On the Road

Bessie

Yesterday, I hit the 100-day mark since returning to the States. It’s a completely arbitrary milestone, especially since I left the country again less than two months after I returned, but I’m back now, for real, and reality is setting in. With decisions to be made (where to live? what to do?), bills to be paid, and responsibilities to attend to, my attention has refocused to my trusty steed, Bessie, a beloved 2000 VW station-wagon.

Bessie, clean and pretty at the beginning of the road

Bessie, clean and pretty at the beginning of the road…

And dirty and well loved at the end.

And dirty and well loved at the end.

Bessie and I have been on many adventures – 185,053 miles worth. Together, we have lived in four cities, driven cross-country at least twice horizontally and four times vertically, and tolerated more than our share of derogatory comments about station wagons and child-free soccer moms. Last summer, we survived no fewer than 9,000 miles together, though the heat and a two tires didn’t make it the whole way.

Among the places she's taken me is the Middle Fork of the Crazy Woman River.

Among the places she’s taken me is the Middle Fork of the Crazy Woman River.

It is possible Bessie has been better to me than I have to her, though she’s gotten me back with her fair share of expenses. It will be a sad, though much awaited day, when I have been re-employed long enough to replace her with a vehicle that has, oh, I don’t know, decent cupholders and someplace to plug in my phone.

Guarantee: when the heat is gone, the snow comes early. On the pass outside Bozeman during an early snow fall. Bessie makes an excellent tripod.

Guarantee: when the heat is gone, the snow comes early. On the pass outside Bozeman during an early snow fall. Bessie makes an excellent tripod.

This morning, as a matter of routine maintenance, I took Bessie in to get her tires rotated. (Don’t be impressed – it’s probably the first time ever.) When I handed over my key, the tech at Discount Tire asked me if there was a special lock required to get the tires off. Without pausing I looked at him and replied, “Hell no. It doesn’t take more than one midnight tire-change on the streets of DC for me to get rid of the locking lug nuts.”

Don't be impressed by tire rotation; this mirror was cracked for two years before i replaced it.

Don’t be impressed by tire rotation; this mirror was cracked for two years before i replaced it.

After 14 years, it is easy to forget some of the incidents Bessie and I have shared, but that simple question – is there a special lock on the tires – was enough to take me back ten years, to a time I lived in DC right after grad school, and en-route to meeting a friend for dinner, turned a corner too tightly and hit my tire on the metal gutter-guard on the sidewalk edge. My right rear tire went from full to flat in half a block, and I limped Bessie around the corner and into a blissfully available parking spot.

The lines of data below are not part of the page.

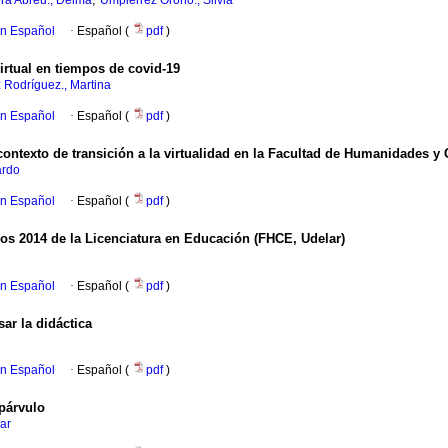
ra Abreu., Delma
Umpiérrez Oroño., Silvia
en Español
·
Español (
pdf
)
rtual en tiempos de covid-19
 Rodríguez., Martina
en Español
·
Español (
pdf
)
contexto de transición a la virtualidad en la Facultad de Humanidades y
ardo
en Español
·
Español (
pdf
)
ios 2014 de la Licenciatura en Educación (FHCE, Udelar)
en Español
·
Español (
pdf
)
ar la didáctica
en Español
·
Español (
pdf
)
 párvulo
lar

My dad taught me to change a tire early on because he considers it, along with proper use of duct tape and WD40, one of life’s essential skills. But after loosening four of the lug nuts on this tire, then struggling with the fifth for an extended period of time, I remembered being told about the lug nut key when I bought tires five months earlier. The tech made a big point to inform me I better not to lose it. And then, apparently, he never put it back in the tire-changing kit.

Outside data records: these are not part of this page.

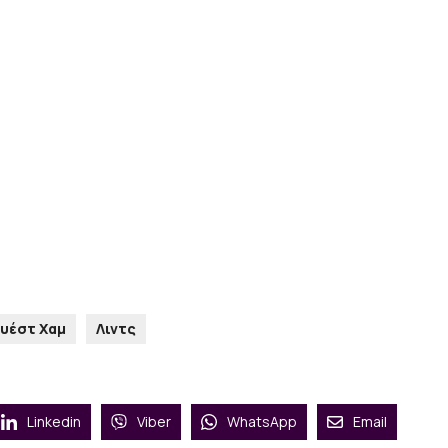
υέστ Χαμ
Λιντς
Linkedin
Viber
WhatsApp
Email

Bessie in the Tetons, on a happier adventure.

Bessie in the Tetons, on a happier adventure.

It took a good two hours for AAA to send a tow to Georgetown on Saturday night, but it was worth the wait for Ulysses, a wanderer of the Southern States with five children and a ‘good woman,’ this one, finally, after the other three. He seemed aptly named and he ferried Bessie and me into the far east side of Capitol Hill, to an all-night tire drive-through garage with cars lined out the roll-up store-front and partway down the street, waiting to buy used tires that were stacked as high as the garage roof.

Ulysses refused to drop me off, alone and conspicuous, so late at night, and so we sat in the idling cab of the tow truck for 30 minutes while he regaled me with stories of his travels, until it was our turn to pull in to the shop, where people without cars walked up to the pay window and left with paper sandwich bags of something other than tire parts. We had a store like that where I went to college; a Snapple cost $25 and came in a bag with a fun surprise, if you catch my drift.

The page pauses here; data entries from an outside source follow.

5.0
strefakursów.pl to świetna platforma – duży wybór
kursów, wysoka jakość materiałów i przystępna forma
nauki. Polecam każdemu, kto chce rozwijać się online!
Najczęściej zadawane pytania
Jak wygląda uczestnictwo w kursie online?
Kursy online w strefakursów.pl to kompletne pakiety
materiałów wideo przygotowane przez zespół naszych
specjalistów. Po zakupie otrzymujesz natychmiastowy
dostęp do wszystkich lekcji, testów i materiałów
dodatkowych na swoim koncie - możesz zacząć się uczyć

The mechanic seemed tempted to file locking lug nuts under “white people problems,” and I can’t say I blamed him. After confirming multiple times that I understood he may strip the nut and I may need to buy another, he went at it, first with a compressed air impact wrench and then with a variety of other tools I have no ability to name. I’m not 100% positive one of them wasn’t a crow bar. At last, it came off, and Ulysses insisted on changing my tire for me, since that’s what AAA paid him for. Tire changed, spare on, Bessie was ready to go. I tipped Ulysses $20 and paid the mechanic his $35, and figured it was a cheap price to pay for such an adventure.

 

Through rain and sleet and snow (and the windshield, which has been replaced at least once).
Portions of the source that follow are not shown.